My yearlong affair with “ER” has long been over, but its characters — who once seemed to be out there, leading parallel existences to my own — haven’t become any less lifelike to me. I imagine the continuance of their lives, away from the TV cameras, even though I no longer check in on them on a weekly basis. In my head, Abby and Luka are currently raising their son in Boston, having their typical dumb couple arguments and wishing “The T” was half as good a set piece as “The L.”
TV finales spark and, in some cases, actively encourage this sort of passive daydreaming, a rejection of the otherwise depressing idea that characters just cease to exist when the screen goes dark. It’s why the last episode of “Six Feet Under” devastated its fans. In the HBO series’ final moments, it showed the demise of every major character, denying viewers the comfort of implied futures.
To continue a series is to open the door to developments — perhaps the offing of a fan favorite character or the end of a central romance — that threaten, even ruin, these much-needed fantasies.

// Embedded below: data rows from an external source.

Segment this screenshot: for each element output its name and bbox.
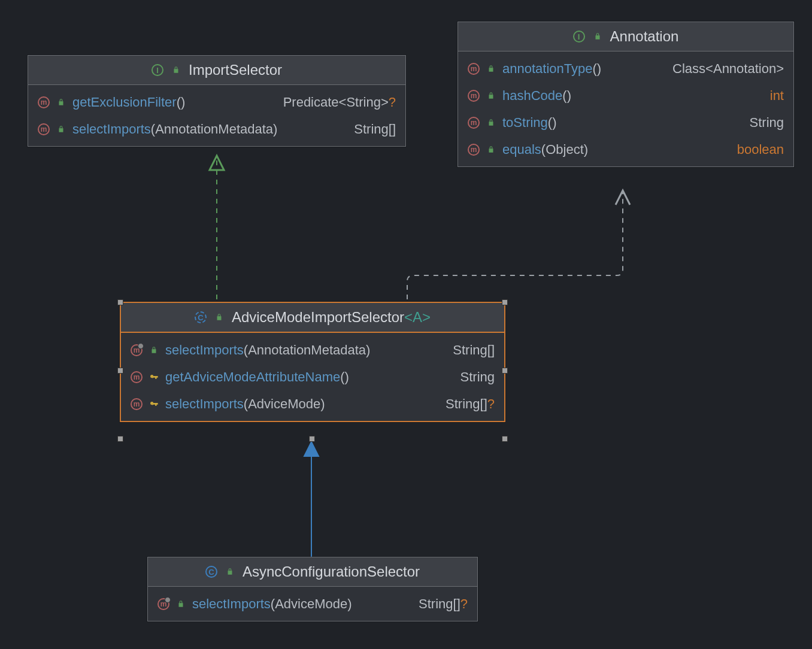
node-title: C AdviceModeImportSelector<A>	[121, 303, 504, 333]
abstract-class-icon: C	[195, 311, 207, 323]
member-row[interactable]: m toString() String	[458, 109, 793, 136]
member-row[interactable]: m equals(Object) boolean	[458, 136, 793, 163]
member-row[interactable]: m getExclusionFilter() Predicate<String>…	[28, 89, 405, 116]
lock-icon	[174, 598, 187, 611]
member-list: m getExclusionFilter() Predicate<String>…	[28, 85, 405, 146]
method-icon: m	[131, 398, 143, 410]
return-type: Class<Annotation>	[672, 59, 784, 78]
member-name: equals	[502, 142, 541, 157]
resize-handle[interactable]	[502, 368, 508, 374]
class-icon: C	[205, 566, 217, 578]
resize-handle[interactable]	[309, 436, 315, 442]
class-name: AsyncConfigurationSelector	[243, 563, 420, 580]
resize-handle[interactable]	[502, 299, 508, 305]
member-name: toString	[502, 115, 548, 130]
method-override-icon: m	[157, 598, 169, 610]
key-icon	[147, 398, 160, 411]
member-row[interactable]: m annotationType() Class<Annotation>	[458, 55, 793, 82]
node-advice-mode-import-selector[interactable]: C AdviceModeImportSelector<A> m selectIm…	[120, 302, 505, 422]
method-icon: m	[131, 371, 143, 383]
lock-icon	[484, 143, 498, 156]
lock-icon	[484, 62, 498, 75]
lock-icon	[484, 89, 498, 102]
lock-icon	[54, 123, 68, 136]
lock-icon	[484, 116, 498, 129]
method-icon: m	[468, 63, 480, 75]
return-type: int	[770, 86, 784, 105]
method-icon: m	[38, 123, 50, 135]
return-type: String[]?	[419, 594, 468, 614]
node-import-selector[interactable]: I ImportSelector m getExclusionFilter() …	[28, 55, 406, 147]
interface-icon: I	[573, 31, 585, 43]
return-type: String	[460, 367, 495, 387]
return-type: String	[750, 113, 784, 132]
node-async-configuration-selector[interactable]: C AsyncConfigurationSelector m selectImp…	[147, 557, 478, 621]
member-row[interactable]: m selectImports(AnnotationMetadata) Stri…	[28, 116, 405, 142]
member-list: m selectImports(AnnotationMetadata) Stri…	[121, 333, 504, 421]
edge-depends	[407, 192, 623, 299]
lock-icon	[213, 311, 226, 324]
member-name: selectImports	[165, 396, 244, 411]
member-row[interactable]: m selectImports(AdviceMode) String[]?	[148, 590, 477, 617]
lock-icon	[54, 96, 68, 109]
return-type: boolean	[737, 139, 784, 159]
resize-handle[interactable]	[117, 299, 123, 305]
member-row[interactable]: m selectImports(AdviceMode) String[]?	[121, 390, 504, 417]
lock-icon	[147, 344, 160, 357]
member-name: selectImports	[72, 122, 151, 137]
return-type: String[]	[453, 340, 495, 360]
member-row[interactable]: m getAdviceModeAttributeName() String	[121, 363, 504, 390]
member-name: annotationType	[502, 61, 592, 76]
return-type: String[]?	[446, 394, 495, 414]
class-name: ImportSelector	[189, 62, 282, 78]
lock-icon	[169, 63, 183, 77]
method-icon: m	[38, 96, 50, 108]
resize-handle[interactable]	[117, 436, 123, 442]
diagram-canvas[interactable]: I ImportSelector m getExclusionFilter() …	[0, 0, 812, 649]
interface-icon: I	[152, 64, 163, 76]
class-name: AdviceModeImportSelector<A>	[232, 309, 431, 326]
member-name: selectImports	[165, 342, 244, 357]
node-title: I Annotation	[458, 22, 793, 51]
member-list: m selectImports(AdviceMode) String[]?	[148, 587, 477, 621]
member-row[interactable]: m hashCode() int	[458, 82, 793, 109]
method-icon: m	[468, 144, 480, 156]
resize-handle[interactable]	[117, 368, 123, 374]
member-name: selectImports	[192, 596, 271, 611]
return-type: Predicate<String>?	[283, 92, 396, 112]
lock-icon	[591, 30, 604, 43]
member-name: getExclusionFilter	[72, 95, 177, 110]
lock-icon	[223, 565, 237, 578]
return-type: String[]	[354, 119, 396, 139]
key-icon	[147, 371, 160, 384]
member-row[interactable]: m selectImports(AnnotationMetadata) Stri…	[121, 336, 504, 363]
resize-handle[interactable]	[502, 436, 508, 442]
node-title: C AsyncConfigurationSelector	[148, 557, 477, 587]
method-icon: m	[468, 117, 480, 129]
member-name: hashCode	[502, 88, 562, 103]
class-name: Annotation	[610, 28, 679, 45]
member-list: m annotationType() Class<Annotation> m h…	[458, 51, 793, 166]
method-icon: m	[468, 90, 480, 102]
method-override-icon: m	[131, 344, 143, 356]
node-annotation[interactable]: I Annotation m annotationType() Class<An…	[457, 22, 794, 167]
member-name: getAdviceModeAttributeName	[165, 369, 340, 384]
node-title: I ImportSelector	[28, 56, 405, 85]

This sort of implicit erasure might not sound like a big deal, but it is. From our fantasies we form memories, derive meaning and enter into cultural dialogues (see: the ending of “The Sopranos” or the soon-to-be-erased finale of “Roseanne”). Through revision of series resolutions, revivals call into question everything viewers glean from their favorite shows. It’s like resuscitating a corpse “Pet Sematary” style: It’s upsetting, catastrophic and insulting to the mourning and the mourned.
So don’t get the crash cart. The last image “ER” ever broadcast was a shot of County General seen in its entirety for the first time, a shot that turned the hospital into a mammoth memorial to those who lived, died and worked within its walls. Let’s keep it that way.